Second, after this substitution, the difference between the two sides of the proposed inequality factors as
$$(y-x)\left(\frac{2}{x+z}+\frac{1}{x+y}+\frac{1}{y+z}\right).$$
Since the second factor is positive, the inequality holds exactly when $y\ge x$, equivalently $a\ge b$.
The lemma most likely to fail under scrutiny is the factorization of the difference.
Solution
The statement, as printed, is not correct for all triangles.
Let
$$a=y+z,\qquad b=z+x,\qquad c=x+y,$$
where $x,y,z>0$. Every triple of side lengths of a triangle admits such a representation, since
$$x=\frac{b+c-a}{2},\qquad y=\frac{a+c-b}{2},\qquad z=\frac{a+b-c}{2},$$
and the triangle inequalities guarantee that $x,y,z$ are positive.
Consider the difference between the left-hand side and the right-hand side:
$$\Delta= 2\left(\frac{a}{b}+\frac{b}{c}+\frac{a}{c}\right) -\left(\frac{a}{c}+\frac{c}{b}+\frac{b}{a}+3\right).$$
Substituting $a=y+z$, $b=x+z$, $c=x+y$ gives
$$\Delta= 2\frac{y+z}{x+z} +2\frac{x+z}{x+y} +\frac{y+z}{x+y} -\frac{x+y}{x+z} -\frac{x+z}{y+z} -3.$$
Using
$$\frac{y+z}{x+z}=1+\frac{y-x}{x+z},$$
$$\frac{x+z}{x+y}=1+\frac{z-y}{x+y},$$
$$\frac{y+z}{x+y}=1+\frac{z-x}{x+y},$$
$$\frac{x+y}{x+z}=1+\frac{y-z}{x+z},$$
$$\frac{x+z}{y+z}=1+\frac{x-y}{y+z},$$
and collecting constants, we obtain
$$\Delta= (y-x)\left( \frac{2}{x+z} +\frac{1}{x+y} +\frac{1}{y+z} \right).$$
Since
$$\frac{2}{x+z} +\frac{1}{x+y} +\frac{1}{y+z}>0,$$
the sign of $\Delta$ is the sign of $y-x$.
Finally,
$$y-x = \frac{a+c-b}{2}-\frac{b+c-a}{2} = a-b.$$
Hence
$$\Delta\ge0 \quad\Longleftrightarrow\quad a\ge b.$$
Thus the proposed inequality holds precisely for triangles satisfying $a\ge b$ and fails when $a<b$.

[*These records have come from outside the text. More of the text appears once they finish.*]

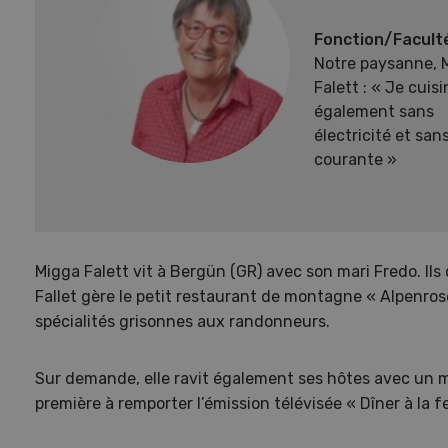
Fonction/Facult
Notre paysanne, 
Falett : « Je cuisi
également sans
électricité et san
courante »
Migga Falett vit à Bergün (GR) avec son mari Fredo. Ils
Fallet gère le petit restaurant de montagne « Alpenros
spécialités grisonnes aux randonneurs.
Sur demande, elle ravit également ses hôtes avec un me
première à remporter l’émission télévisée « Dîner à la f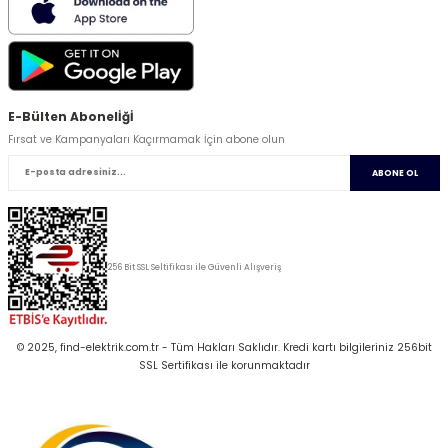
E-Bülten Abonelİğİ
Fırsat ve Kampanyaları Kaçırmamak İçin abone olun
ABONE OL
256 Bit SSL Seltifikası ile Güvenli Alışveriş
© 2025, find-elektrik.com.tr - Tüm Hakları Saklıdır. Kredi kartı bilgileriniz 256bit
SSL Sertifikası ile korunmaktadır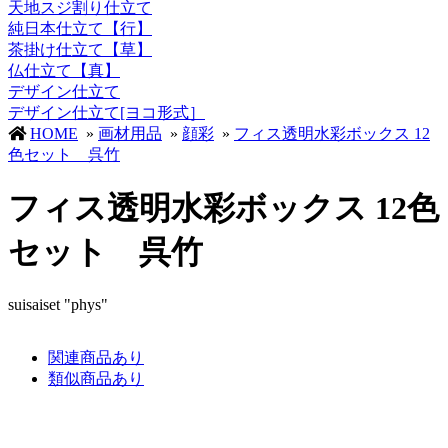
天地スジ割り仕立て
純日本仕立て【行】
茶掛け仕立て【草】
仏仕立て【真】
デザイン仕立て
デザイン仕立て[ヨコ形式］
HOME
»
画材用品
»
顔彩
»
フィス透明水彩ボックス 12
色セット 呉竹
フィス透明水彩ボックス 12色
セット 呉竹
suisaiset "phys"
関連商品あり
類似商品あり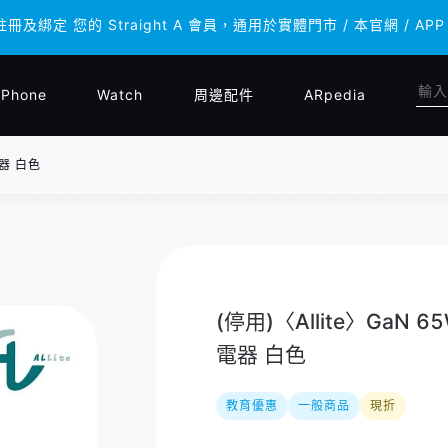
註冊及綁定 您的 Straight A 會員，通用於實體門市 / 本官網 
註冊及綁定 您的 Straight A 會員，通用於實體門市 / 本官網 
iPhone
Watch
周邊配件
ARpedia
電器 白色
(停用)〈Allite〉GaN
電器 白色
教育優惠
一般商品
現折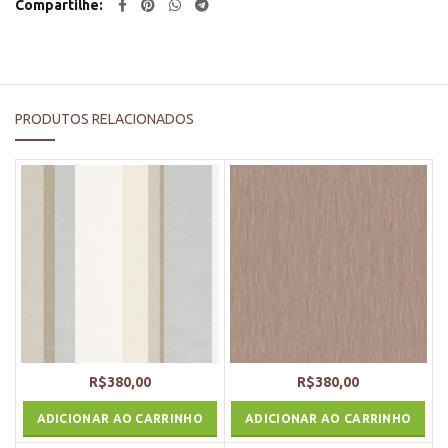
Compartilhe
PRODUTOS RELACIONADOS
R$
380,00
R$
380,00
ADICIONAR AO CARRINHO
ADICIONAR AO CARRINHO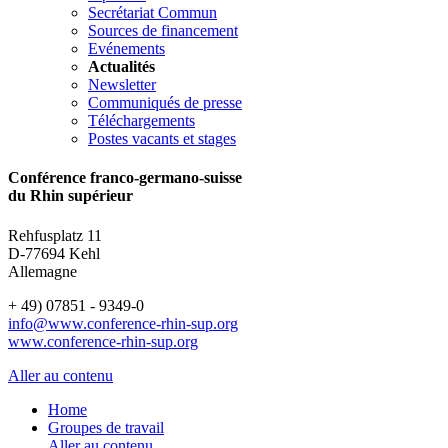
Secrétariat Commun
Sources de financement
Evénements
Actualités
Newsletter
Communiqués de presse
Téléchargements
Postes vacants et stages
Conférence franco-germano-suisse
du Rhin supérieur
Rehfusplatz 11
D-77694 Kehl
Allemagne
+ 49) 07851 - 9349-0
info@www.conference-rhin-sup.org
www.conference-rhin-sup.org
Aller au contenu
Home
Groupes de travail
Aller au contenu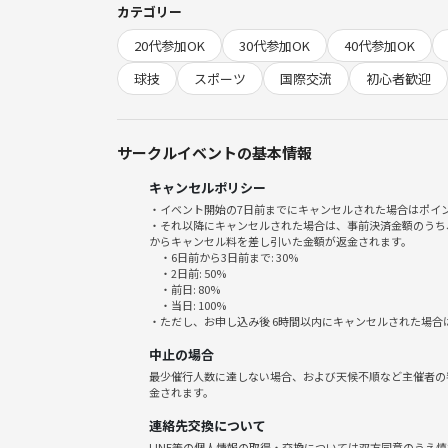
カテゴリー
20代参加OK
30代参加OK
40代参加OK
🌱集合時間：19:00
球技
スポーツ
国際交流
初心者歓迎
🌱持ち物：運動できる服、室内シューズ、靴下、飲
🌱イベント内容
サークルイベントの基本情報
みんなでドッジボールをします
キャンセルポリシー
独自のルールがありますが、
・イベント開始の7日前までにキャンセルされた場合はポイ
当日ルールを説明するのでご安心ください☺
・それ以降にキャンセルされた場合は、事前決済金額のうち
からキャンセル料を差し引いた金額が返金されます。
・6日前から3日前まで: 30%
＼＼こんな人におすすめ♪／／
・2日前: 50%
・友達作りがしたい
・前日: 80%
・当日: 100%
・運動不足を解消して健康的になりたい
・ただし、お申し込み後 6時間以内にキャンセルされた場合
・ダイエットしたい
中止の場合
・気分転換、ストレス発散したい
最少催行人数に達しない場合、および天候不順など主催者の
・とりあえず楽しいことがしたい
金されます。
・国際交流がしたい
連絡先交換について
LINE等の個人情報の取得・交換については双方同意のうえ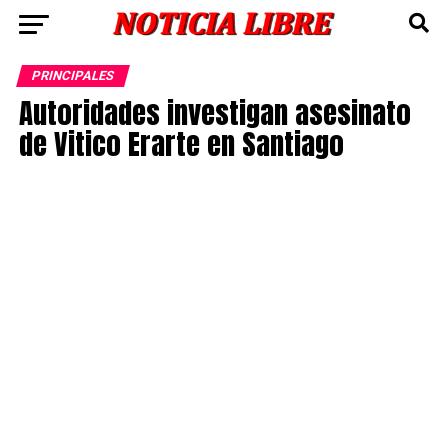
PRINCIPALES
Autoridades investigan asesinato
de Vitico Erarte en Santiago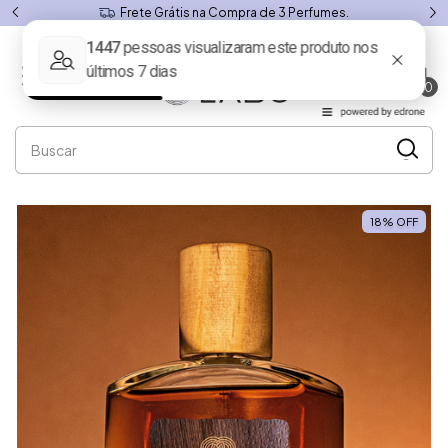
7 dias para Troca ou Devolução.
0
18
%
OFF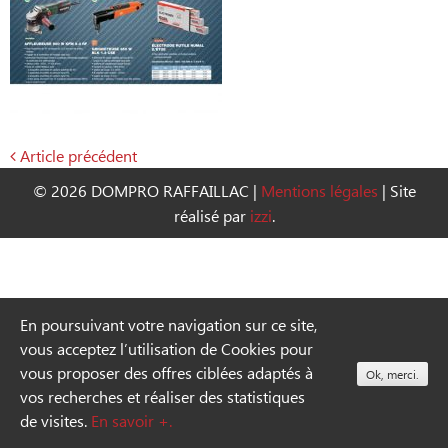
Article précédent
Navigation
© 2026 DOMPRO RAFFAILLAC
|
Mentions légales
|
Site
de
réalisé par
izzi
.
l’article
En poursuivant votre navigation sur ce site,
vous acceptez l’utilisation de Cookies pour
vous proposer des offres ciblées adaptés à
Ok, merci.
vos recherches et réaliser des statistiques
de visites.
En savoir +.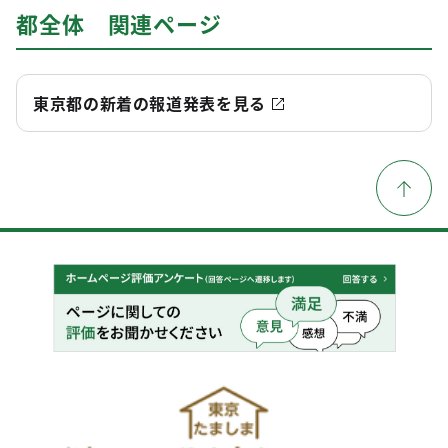
都全体 関連ページ
東京都の新着の報道発表を見る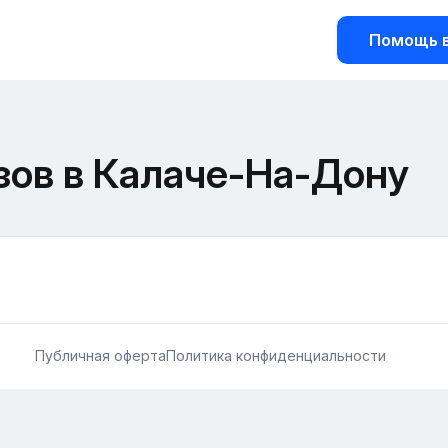
Помощь в
зов в Калаче-На-Дону
Публичная оферта
Политика конфиденциальности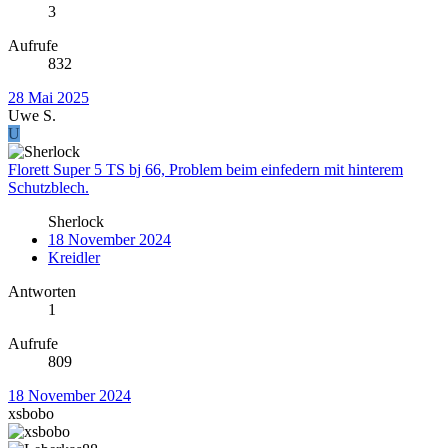
3
Aufrufe
832
28 Mai 2025
Uwe S.
U
Florett Super 5 TS bj 66, Problem beim einfedern mit hinterem
Schutzblech.
Sherlock
18 November 2024
Kreidler
Antworten
1
Aufrufe
809
18 November 2024
xsbobo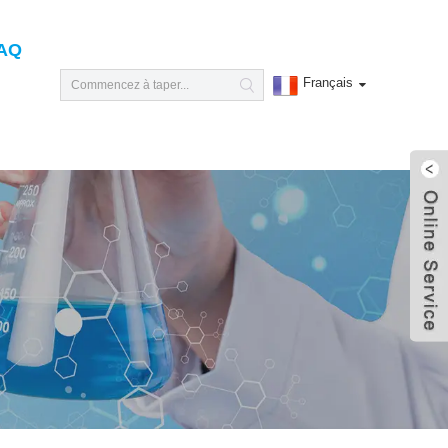
AQ
Français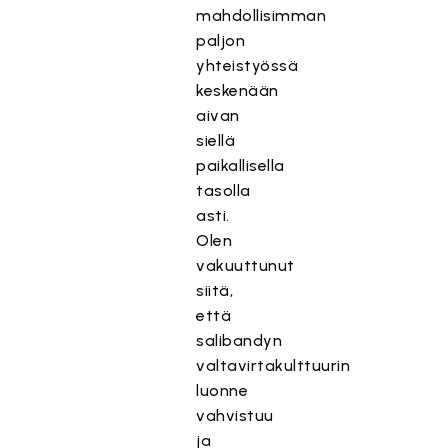
mahdollisimman
paljon
yhteistyössä
keskenään
aivan
siellä
paikallisella
tasolla
asti.
Olen
vakuuttunut
siitä,
että
salibandyn
valtavirtakulttuurin
luonne
vahvistuu
ja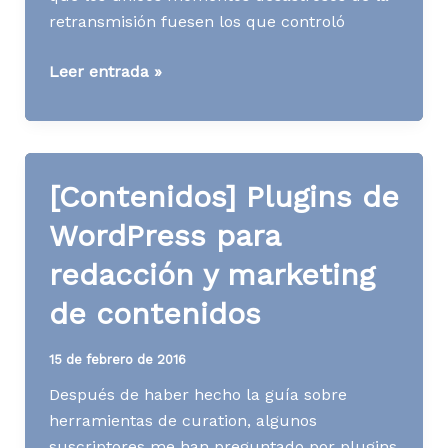
retransmisión fuesen los que controló
Media
Leer entrada »
News
S20
A16
[Contenidos] Plugins de
WordPress para
redacción y marketing
de contenidos
15 de febrero de 2016
Después de haber hecho la guía sobre
herramientas de curation, algunos
suscriptores me han preguntado por plugins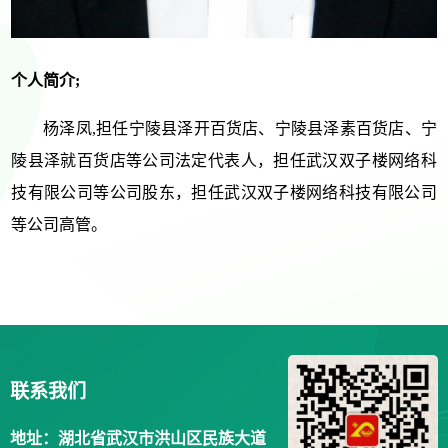
个人简介;
杨泽凤,担任宁陵县泽开百货店、宁陵县泽素百货店、宁
陵县泽就百货店等公司法定代表人，担任武汉双子楼网络科
技有限公司等公司股东，担任武汉双子楼网络科技有限公司
等公司高管。
联系我们
地址：湖北省武汉市洪山区民族大道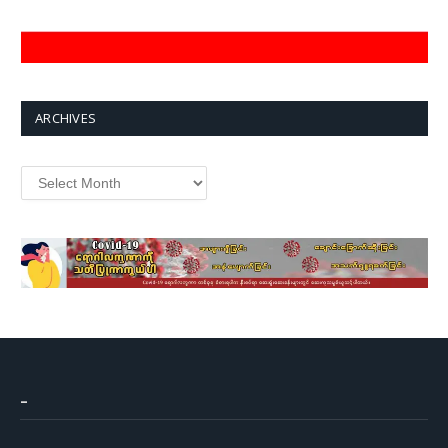
ARCHIVES
Archives
–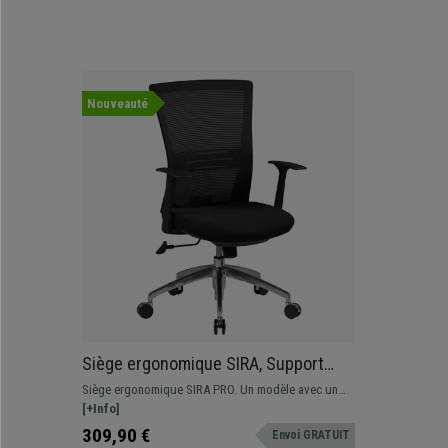
Nouveauté
Siège ergonomique SIRA, Support
Lombaire, Accoudoirs Réglables, en
Siège ergonomique SIRA PRO. Un modèle avec un
Maille Respirable, Noir
support lombaire ajustable, accoudoirs réglables et
[+Info]
un revêtement en maille respirable.
309,90 €
Envoi GRATUIT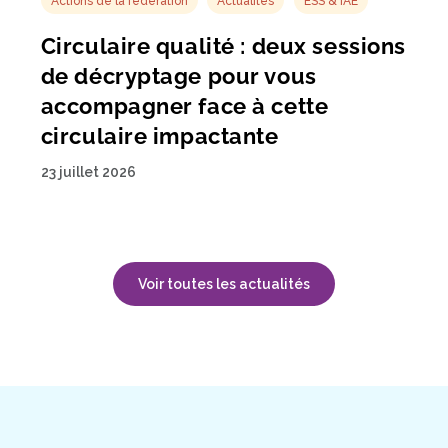
Actions de la fédération
Actualités
ESS & IAE
Circulaire qualité : deux sessions
de décryptage pour vous
accompagner face à cette
circulaire impactante
23 juillet 2026
Voir toutes les actualités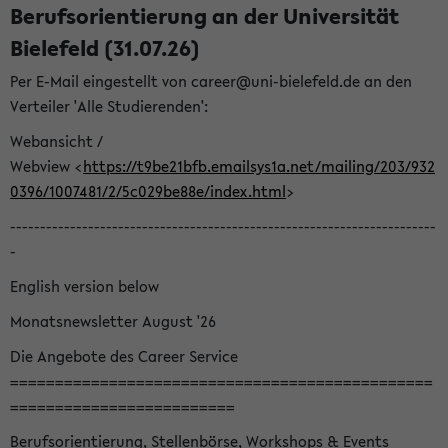
Berufsorientierung an der Universität
Bielefeld (31.07.26)
Per E-Mail eingestellt von career@uni-bielefeld.de an den
Verteiler 'Alle Studierenden':
Webansicht /
Webview <
https://t9be21bfb.emailsys1a.net/mailing/203/932
0396/1007481/2/5c029be88e/index.html
>
-----------------------------------------------------------------------
-
English version below
Monatsnewsletter August '26
Die Angebote des Career Service
===============================================
=========================
Berufsorientierung, Stellenbörse, Workshops & Events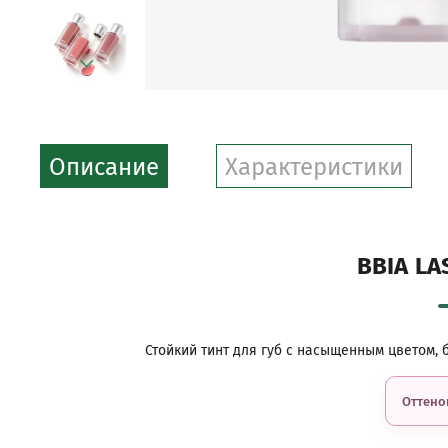
Описание
Характеристики
BBIA LA
Стойкий тинт для губ с насыщенным цветом,
Оттено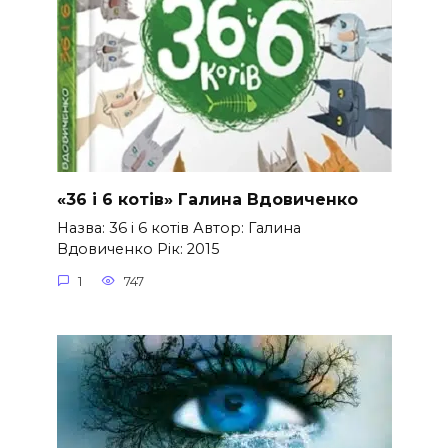
«36 і 6 котів» Галина Вдовиченко
Назва: 36 і 6 котів Автор: Галина
Вдовиченко Рік: 2015
1
747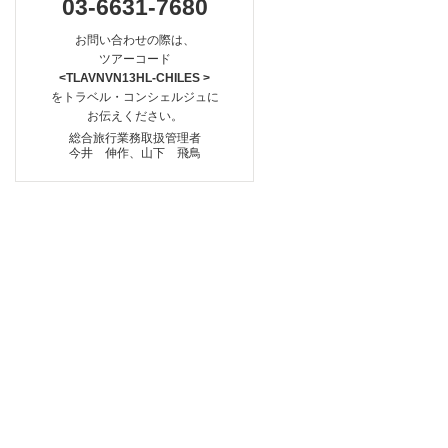
03-6631-7680
お問い合わせの際は、
ツアーコード
<TLAVNVN13HL-CHILES >
をトラベル・コンシェルジュに
お伝えください。
総合旅行業務取扱管理者
今井 伸作、山下 飛鳥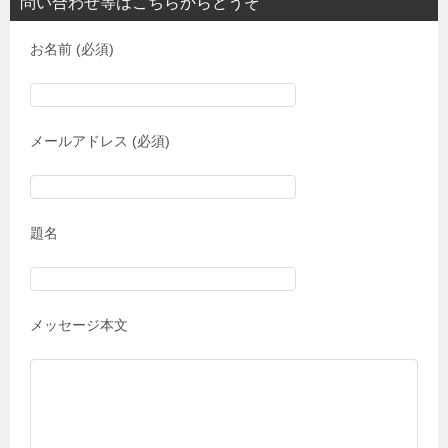
問い合わせ等はこちらからどうぞ
お名前 (必須)
メールアドレス (必須)
題名
メッセージ本文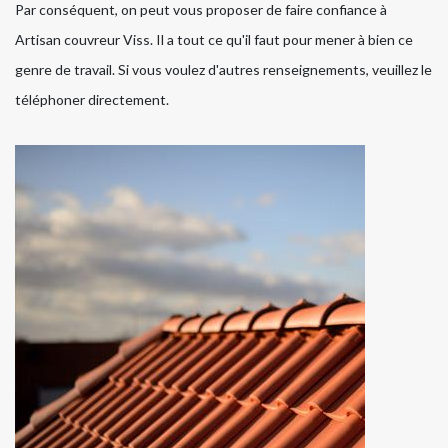
Par conséquent, on peut vous proposer de faire confiance à
Artisan couvreur Viss. Il a tout ce qu'il faut pour mener à bien ce
genre de travail. Si vous voulez d'autres renseignements, veuillez le
téléphoner directement.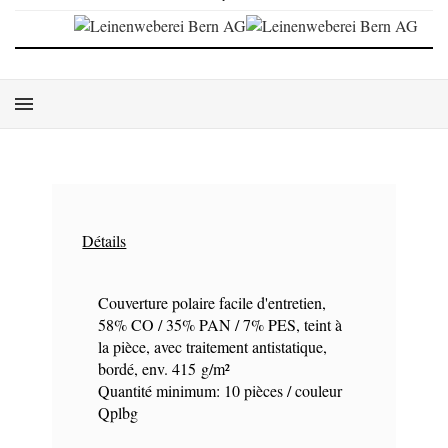
Détails
Couverture polaire facile d'entretien,
58% CO / 35% PAN / 7% PES, teint à
la pièce, avec traitement antistatique,
bordé, env. 415 g/m²
Quantité minimum: 10 pièces / couleur
Qplbg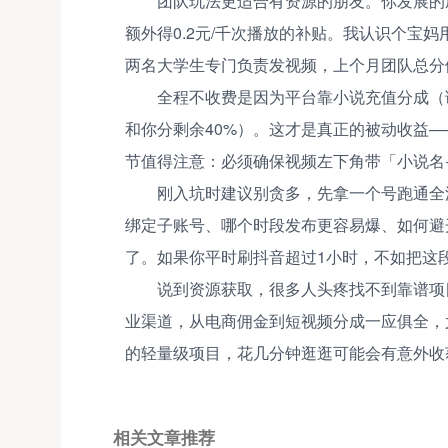
团队玩法更适合有资源的朋友。你发展的
额外得0.2元/千次播放的补贴。我认识个宝
两名大学生专门负责发视频，上个月团队总分佣
全程不收费是因为平台靠小说充值分成（读
和你分剩余40%）。这才是真正的被动收益
节值得注意：必须确保视频左下角带「小说名
刚入坑时建议别贪多，先拿一个号跑通全
绑定子账号、哪个时段发布更容易爆、如何避
了。如果你平时刷抖音超过1小时，不如把这
说到资源获取，很多人头疼找不到靠谱项
业渠道，从电商佣金到短视频分成一应俱全，
的轻量级项目，花几分钟逛逛可能会有意外收
相关文章推荐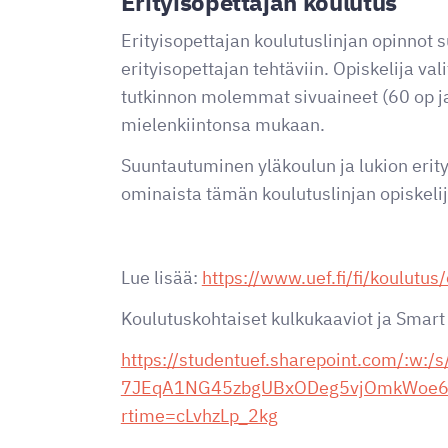
Erityisopettajan koulutus
Erityisopettajan koulutuslinjan opinnot 
erityisopettajan tehtäviin. Opiskelija va
tutkinnon molemmat sivuaineet (60 op j
mielenkiintonsa mukaan.
Suuntautuminen yläkoulun ja lukion erity
ominaista tämän koulutuslinjan opiskelijo
Lue lisää:
https://www.uef.fi/fi/koulutus/
Koulutuskohtaiset kulkukaaviot ja Smart 
https://studentuef.sharepoint.com/:w:
7JEqA1NG45zbgUBxODeg5vjOmkWoe6
rtime=cLvhzLp_2kg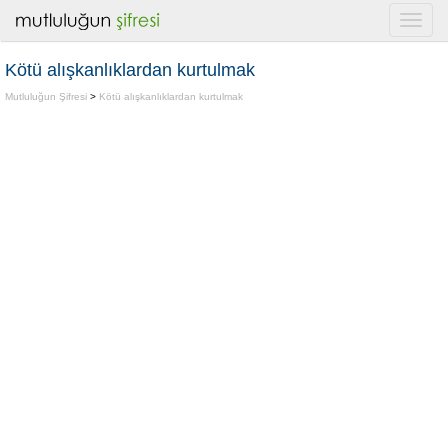
Kötü alışkanlıklardan kurtulmak
Mutluluğun Şifresi
>
Kötü alışkanlıklardan kurtulmak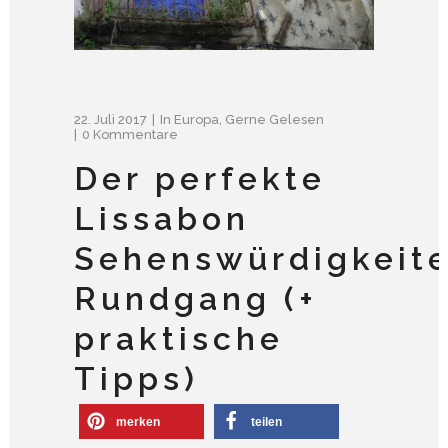
22. Juli 2017
In
Europa
,
Gerne Gelesen
0 Kommentare
Der perfekte
Lissabon
Sehenswürdigkeit
Rundgang (+
praktische
Tipps)
merken
teilen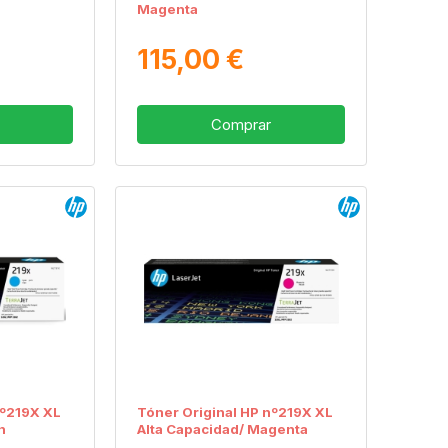
Magenta
115,00 €
Comprar
nº219X XL
Tóner Original HP nº219X XL
n
Alta Capacidad/ Magenta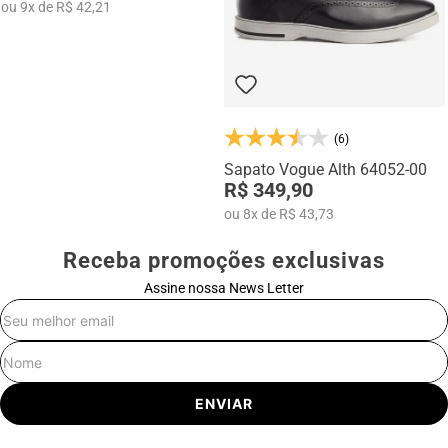
ou
9
x
de
R$ 42,21
(6)
Sapato Vogue Alth 64052-00
R$ 349,90
ou
8
x
de
R$ 43,73
Receba promoções exclusivas
Assine nossa News Letter
E-mail
Nome
ENVIAR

For example, with $(a,b,c)=(3,4,2)$,
$$2\left(\frac34+2+\frac32\right)=\frac{17}{2},$$
while
$$\frac32+\frac12+\frac43+3=\frac{19}{3},$$
so
$$\frac{17}{2}<\frac{19}{3},$$
and the printed inequality is false.
Therefore the problem statement, as given, cannot be correct for all triangles.
∎
Verification of Key Steps
The first delicate step is the factorization. Starting from
$$\Delta= 2\frac{y+z}{x+z} +2\frac{x+z}{x+y} +\frac{y+z}{x+y} -\frac{x+y}{x+z} -\frac{x+z}{y+z} -3,$$
replace each fraction by $1$ plus a difference quotient. The constant terms contribute
$$2+2+1-1-1-3=0.$$
The remaining terms are
$$\frac{2(y-x)}{x+z} +\frac{2(z-y)}{x+y} +\frac{z-x}{x+y} -\frac{y-z}{x+z} -\frac{x-y}{y+z}.$$
Combining the first and fourth terms gives
$$\frac{y-x}{x+z},$$
while the second and third give
$$\frac{z+x-2y}{x+y} = \frac{(y-x)+(z-y)+(z-x)}{x+y} = \frac{y-x}{x+y}.$$
Collecting everything yields exactly
$$(y-x)\left( \frac{2}{x+z} +\frac{1}{x+y} +\frac{1}{y+z} \right).$$
The second delicate step is the conversion of $y-x$ into $a-b$:
$$y-x = \frac{a+c-b}{2}-\frac{b+c-a}{2} = a-b.$$
A sign error here would reverse the final criterion.
A numerical check guards against such an error. For $(a,b,c)=(4,3,2)$ we have $a>b$, and the inequality holds. For $(a,b,c)=(3,4,2)$ we have $a<b$, and the inequality fails. The criterion agrees with both tests.
Alternative Approaches
Instead of introducing $x,y,z$, one may set
$$a=b+u,\qquad c=v,$$
and use the triangle inequalities to express the admissible range of $u$. After clearing denominators, the difference between the two sides becomes a linear function of $u$. Evaluating at $u=0$ gives equality, and the coefficient of $u$ is positive. This again shows that the sign of the difference is determined by the sign of $a-b$.
The substitution
$$a=y+z,\quad b=z+x,\quad c=x+y$$
is preferable because it encodes the triangle inequalities automatically and produces a direct factorization whose sign is immediate.